Proteomic profiling of cerebral cortex from mice. Three subgroups were set in this proteomic study: Control (n = 4, A1-4, normal control), CA1 (n = 3, B1, B2, B4, poor neuroprognostication after resuscitation), CA2 (n = 3, B3, B5, B6, relatively good neuroprognostication after resuscitation). Cerebral cortex was collected at 24 h after resuscitation or sham operation. (A) The numbers of quantified peptides and proteins in 10 samples. (B) Pearson's correlation of protein quantitation. (C) Principal component analysis of all samples. (D) Summary of the significantly regulated proteins in the comparison of three subgroups. (E) Heat map of all differentially expressed proteins.

Fig. 4

Bioinformatics analysis of the regulated proteins in the pairwise comparisons of three subgroups. (A-D) The volcano plots (A), GO-based enrichment analysis (B), KEGG-based enrichment analysis (C), and PPI network (D) of DEPs in the comparison between CA1 and control are shown in the left. (E-H) The volcano plots (E), GO-based enrichment analysis (F), KEGG-based enrichment analysis (G), and PPI network (H) of DEPs in the comparison between CA2 and control are shown in the middle. (I-L) The volcano plots (I), GO-based enrichment analysis (J), KEGG-based enrichment analysis (K), and PPI network (L) of DEPs in the comparison between CA2 and CA1are shown in the right.

Fig. 5

Identification of the pathogenesis and biomarkers of brain injury at 24 h after resuscitation. (A) Common DEPs and corresponding P values in the comparisons of CA1/Control and CA2/Control. These proteins may represent the common pathogenesis underlying post-cardiac arrest brain injury (PCABI) at 24 h after resuscitation. (B) Common DEPs and associated P values in the comparisons of CA1/Control, CA2/Control, and CA2/CA1. These 10 proteins, which may be closely associated with the progression of PCABI, has potential to be novel biomarkers for monitoring and early neuroprognostication at 24 h after resuscitation. Lipocalin-2 (LCN2, red color) and angiotensinogen (AGT, red color) are common markers of mouse cerebral cortex proteome profiles and human serum proteome profiles at 24 h after resuscitation, in the comparison according to neurological outcome. (C) Representative photomicrographs of LCN2 (green)/DAPI (blue)-staining brain sections after sham-operation. The expression level of LCN2 is extremely low and is almost undetectable. (D) Representative photomicrographs of LCN2 (green)/DAPI (blue)-staining and FJB (green)/DAPI (blue)-staining brain sections of severe and mild PCABI at 24 h after resuscitation.

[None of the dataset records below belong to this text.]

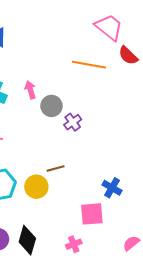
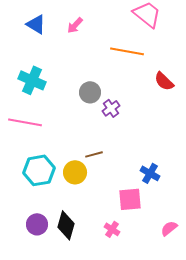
red semicircle: (128, 55) -> (164, 81), moved
pink arrow: (30, 90) -> (75, 25), moved, turned -120
pink cross: (74, 244) -> (112, 229), turned -35

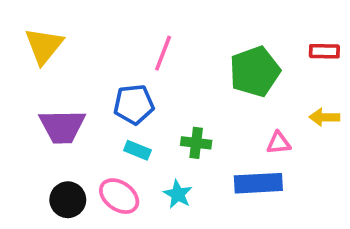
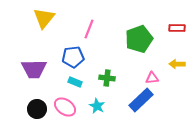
yellow triangle: (44, 46) -> (44, 18), moved
blue rectangle: (258, 183) -> (141, 100), turned -40

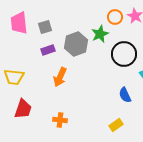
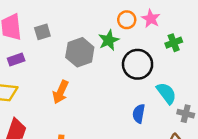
purple rectangle: (48, 50) -> (16, 59), moved
blue semicircle: (125, 95) -> (139, 114), turned 35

Brain regions in hippocampus (Hippo), retrosplenial cortex (Rs), somatosensory cortex (Ss), piriform cortex (Pir), amygdaloid nucleus (Amy), and hypothalamus (HTA) were examined, and there was a considerable overlap between LCN2-positive and FJB-positive areas. (E) Relative immunofluorescence signal intensity of LCN2 and percentage of FJB-positive cells in different brain regions of severe and mild PCABI. (n = 3) Data are presented as mean ± SEM. (For interpretation of the references to color in this figure legend, the reader is referred to the web version of this article.)